*EXERCISE DETAILS*:
Copy word for word, please, the lines of the entries below running from the one containing "Commentaires" to the one containing "autres prestataires.", both ends included.

Dataset entries
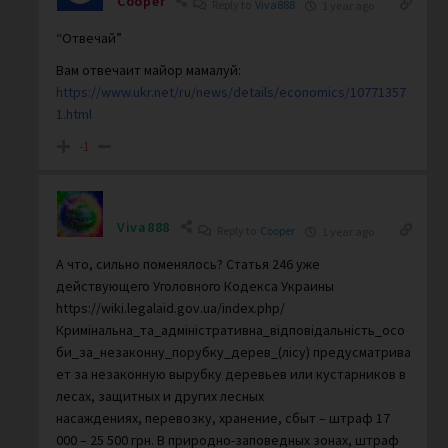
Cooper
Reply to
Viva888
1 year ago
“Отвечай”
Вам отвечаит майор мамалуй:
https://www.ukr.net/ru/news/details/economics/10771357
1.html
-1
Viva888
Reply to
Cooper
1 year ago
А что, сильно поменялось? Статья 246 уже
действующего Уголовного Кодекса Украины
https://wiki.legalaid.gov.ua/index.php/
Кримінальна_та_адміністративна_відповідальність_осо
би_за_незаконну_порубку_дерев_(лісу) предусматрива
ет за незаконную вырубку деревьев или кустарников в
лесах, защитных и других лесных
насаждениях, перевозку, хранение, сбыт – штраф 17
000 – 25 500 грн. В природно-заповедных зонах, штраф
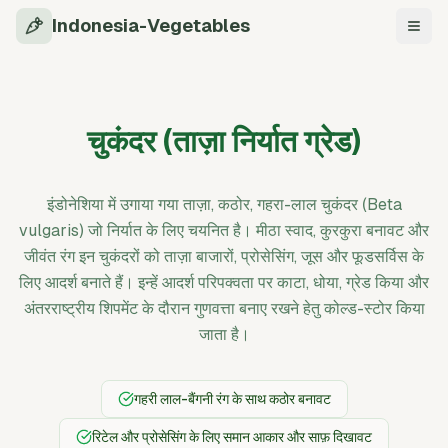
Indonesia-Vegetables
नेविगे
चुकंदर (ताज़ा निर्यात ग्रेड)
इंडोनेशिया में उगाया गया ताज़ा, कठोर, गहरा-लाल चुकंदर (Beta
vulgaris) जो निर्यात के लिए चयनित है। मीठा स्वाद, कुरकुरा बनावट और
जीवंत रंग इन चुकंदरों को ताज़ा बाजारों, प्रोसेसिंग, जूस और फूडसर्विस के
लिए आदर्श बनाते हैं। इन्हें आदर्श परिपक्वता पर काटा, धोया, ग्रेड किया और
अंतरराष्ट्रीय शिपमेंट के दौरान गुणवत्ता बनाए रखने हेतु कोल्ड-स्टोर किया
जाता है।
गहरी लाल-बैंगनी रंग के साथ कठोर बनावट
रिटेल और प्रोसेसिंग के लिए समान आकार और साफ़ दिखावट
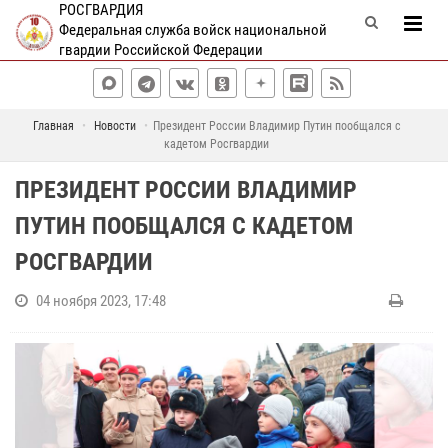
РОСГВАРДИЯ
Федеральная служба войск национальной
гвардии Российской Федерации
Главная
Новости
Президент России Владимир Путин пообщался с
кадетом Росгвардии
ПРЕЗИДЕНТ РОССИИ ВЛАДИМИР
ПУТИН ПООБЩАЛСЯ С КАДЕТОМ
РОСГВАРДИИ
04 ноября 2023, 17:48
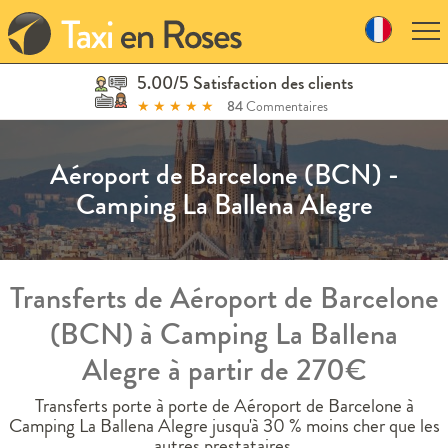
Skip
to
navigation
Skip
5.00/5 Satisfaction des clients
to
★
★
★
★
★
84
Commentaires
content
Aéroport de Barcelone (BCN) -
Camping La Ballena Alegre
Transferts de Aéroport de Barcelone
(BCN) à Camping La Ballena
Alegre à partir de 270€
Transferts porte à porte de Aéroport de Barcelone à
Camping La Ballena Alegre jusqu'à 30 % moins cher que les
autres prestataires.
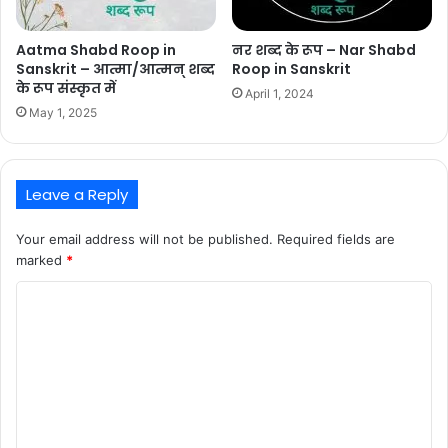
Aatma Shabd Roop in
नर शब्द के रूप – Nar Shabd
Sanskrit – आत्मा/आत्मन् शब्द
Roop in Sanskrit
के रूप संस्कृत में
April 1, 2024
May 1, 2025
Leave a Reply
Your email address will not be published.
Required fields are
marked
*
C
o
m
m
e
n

*YOUR SOLUTION*:
Commentaires
content
Aéroport de Barcelone (BCN) -
Camping La Ballena Alegre
Transferts de Aéroport de Barcelone
(BCN) à Camping La Ballena
Alegre à partir de 270€
Transferts porte à porte de Aéroport de Barcelone à
Camping La Ballena Alegre jusqu'à 30 % moins cher que les
autres prestataires.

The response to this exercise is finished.